School of Information Sciences and Technology, Northwest University, Xi'an, Shaanxi, 710069, China.
College of Life Information Science and Instrument Engineering, Hangzhou Dianzi University, Hangzhou, Zhejiang, 310018, China.
Med Biol Eng Comput. 2018 Apr;56(4):695-707. doi: 10.1007/s11517-017-1717-8. Epub 2017 Sep 2.

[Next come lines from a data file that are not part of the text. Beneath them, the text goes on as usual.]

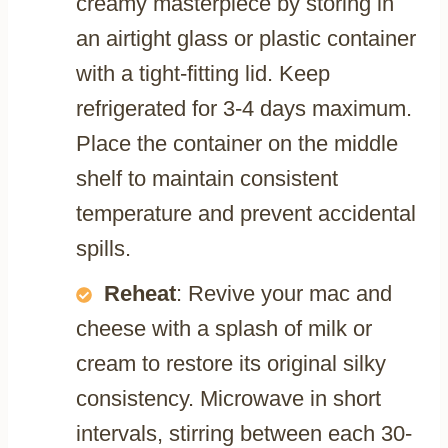
creamy masterpiece by storing in
an airtight glass or plastic container
with a tight-fitting lid. Keep
refrigerated for 3-4 days maximum.
Place the container on the middle
shelf to maintain consistent
temperature and prevent accidental
spills.
Reheat
: Revive your mac and
cheese with a splash of milk or
cream to restore its original silky
consistency. Microwave in short
intervals, stirring between each 30-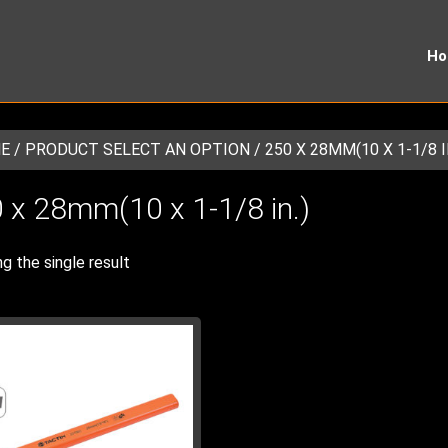
H
E
/ PRODUCT SELECT AN OPTION / 250 X 28MM(10 X 1-1/8 I
 x 28mm(10 x 1-1/8 in.)
g the single result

Centerline is generally used to measure topological and morphological parameters of blood vessels, which is pivotal for the quantitative analysis of vascular diseases. However, previous centerline extraction methods have two drawbacks on complex blood vessels, represented as the failure on ring-like structures and the existing of multi-voxel width. In this paper, we propose a monocentric centerline extraction method for ring-like blood vessels, which consists of three components. First, multiple centerlines are generated from the seed points that are chosen by randomly sprinkling points on blood vessel data. Second, multi-centerline fusion is used to repair the notches of centerlines on ring-like vessels, and the local maximum of distance from oundary is employed to remedy the missing centerline points. Finally, monocentric processing is devised to keep the vascular centerline with single voxel width. We compared the proposed method with Wan et al.'s method and topological thinning on five groups of data including synthesized vascular datasets and MR brain images. The result showed the proposed method performed better than the two contrast methods both by visual inspection and by quantitative assessment, which demonstrated the performance of the proposed method on ring-like blood vessels as well as the elimination of multi-voxel width points.
中心线通常用于测量血管的拓扑和形态参数,这对于血管疾病的定量分析至关重要。然而,以前的中心线提取方法在复杂血管上有两个缺点,表现为环状结构上的失败和存在多像素宽度。在本文中,我们提出了一种用于环状血管的单中心中心线提取方法,该方法由三个部分组成。首先,从随机散布在血管数据上的点选择的种子点生成多条中心线。其次,使用多中心线融合来修复环状血管中心线的缺口,并使用边界的距离局部最大值来弥补缺失的中心线点。最后,设计单中心化处理以保持血管中心线具有单个像素宽度。我们将所提出的方法与 Wan 等人的方法和拓扑细化在包括合成血管数据集和 MR 脑图像在内的五组数据上进行了比较。结果表明,所提出的方法在视觉检查和定量评估方面均优于两种对比方法,这证明了所提出的方法在环状血管上的性能以及消除了多像素宽度点。